SUPPLIED DATA
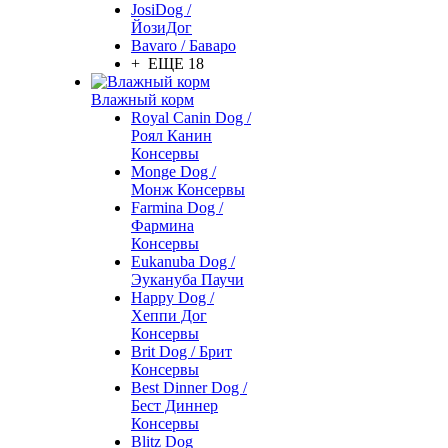
JosiDog /
ЙозиДог
Bavaro / Баваро
+ ЕЩЕ 18
Влажный корм
Royal Canin Dog /
Роял Канин
Консервы
Monge Dog /
Монж Консервы
Farmina Dog /
Фармина
Консервы
Eukanuba Dog /
Эукануба Паучи
Happy Dog /
Хеппи Дог
Консервы
Brit Dog / Брит
Консервы
Best Dinner Dog /
Бест Диннер
Консервы
Blitz Dog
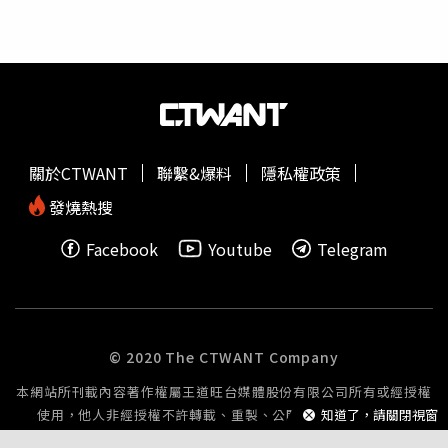
要省思，就算要參選，也要這段一段歷練、有沉澱以後，才
表示有認真思考、反省，如果沒有經過那一段，一下子跳到
繼續參選，等於對於過去的錯誤，沒有任何要改的意願、也
沒有經過沉澱、洗鍊、後悔、道歉，「我想我們社會越來越
不會接受這種紈絝子弟」，尤其佀犯的是嚴重
霸凌
。媒體詢
問，佀廣洋之前說想當兵，但當時太胖沒辦法，是否覺得佀
廣洋是否應該要補服兵役來表達懺悔？王世堅表示，沒有
關於CTWANT
聯繫&爆料
隱私權政策
錯，這是最起碼的，有好多認識的朋友在國外學成後，有台
發燒熱搜
灣心、熱愛國家的人，想盡辦法就是想回台灣服兵役；不曉
得佀廣洋是怎麼樣的看法，也有人身體驗下來不行，但也是
Facebook
Youtube
Telegram
盡量去突破，跟國防部商量說：「我這樣不是太大的問題，
是不是也可以符合規格？」等等，這樣子的例子所在多有。
針對佀廣洋因體位因素免役，但現在已瘦下來，也未過除役
年紀，內政部役政司14日晚間指出，桃園市政府依當時之徵
兵檢查結果判定體位並核發體位判等通知書，即已依法完成
© 2020 The CTWANT Company
體位判定，除非發現有不法手段規避兵役的事證外，並不會
本網站所刊載內容著作權屬王道旺台媒體股份有限公司所有或經授權
影響已依法確定之體位判等處分。役政司指出，依據《徵兵
使用，他人非經授權不許轉載、重製、公開播送或公開傳輸。
知道了，請關閉視窗
規則》第14條規定，役男對於判定之體位認有疑義，可申請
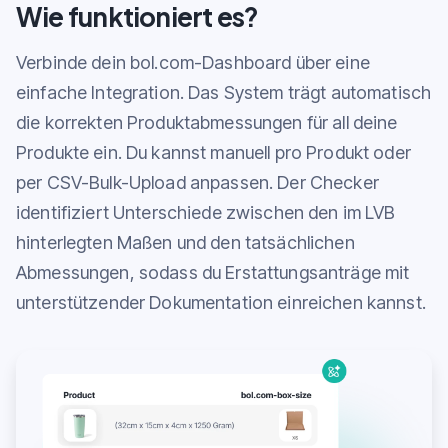
Wie funktioniert es?
Verbinde dein bol.com-Dashboard über eine
einfache Integration. Das System trägt automatisch
die korrekten Produktabmessungen für all deine
Produkte ein. Du kannst manuell pro Produkt oder
per CSV-Bulk-Upload anpassen. Der Checker
identifiziert Unterschiede zwischen den im LVB
hinterlegten Maßen und den tatsächlichen
Abmessungen, sodass du Erstattungsanträge mit
unterstützender Dokumentation einreichen kannst.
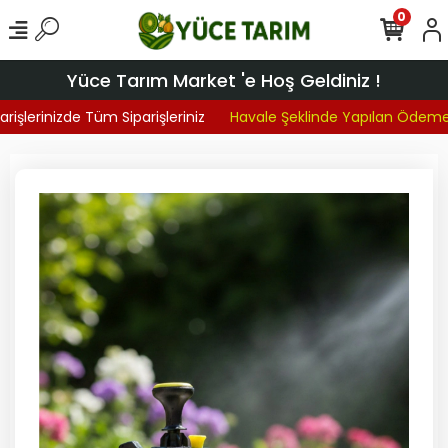
0
Yüce Tarım Market 'e Hoş Geldiniz !
işlerinizde Tüm Siparişleriniz
Havale Şeklinde Yapılan Ödemel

WORK ITEM
Exactly and only the lines from the one holding "einfache Integration. Das" through the final line of the material must be returned, both ends included, without any pictures.

RESPONSE FOR THIS EXERCISE
einfache Integration. Das System trägt automatisch
die korrekten Produktabmessungen für all deine
Produkte ein. Du kannst manuell pro Produkt oder
per CSV-Bulk-Upload anpassen. Der Checker
identifiziert Unterschiede zwischen den im LVB
hinterlegten Maßen und den tatsächlichen
Abmessungen, sodass du Erstattungsanträge mit
unterstützender Dokumentation einreichen kannst.
0
Yüce Tarım Market 'e Hoş Geldiniz !
işlerinizde Tüm Siparişleriniz
Havale Şeklinde Yapılan Ödemel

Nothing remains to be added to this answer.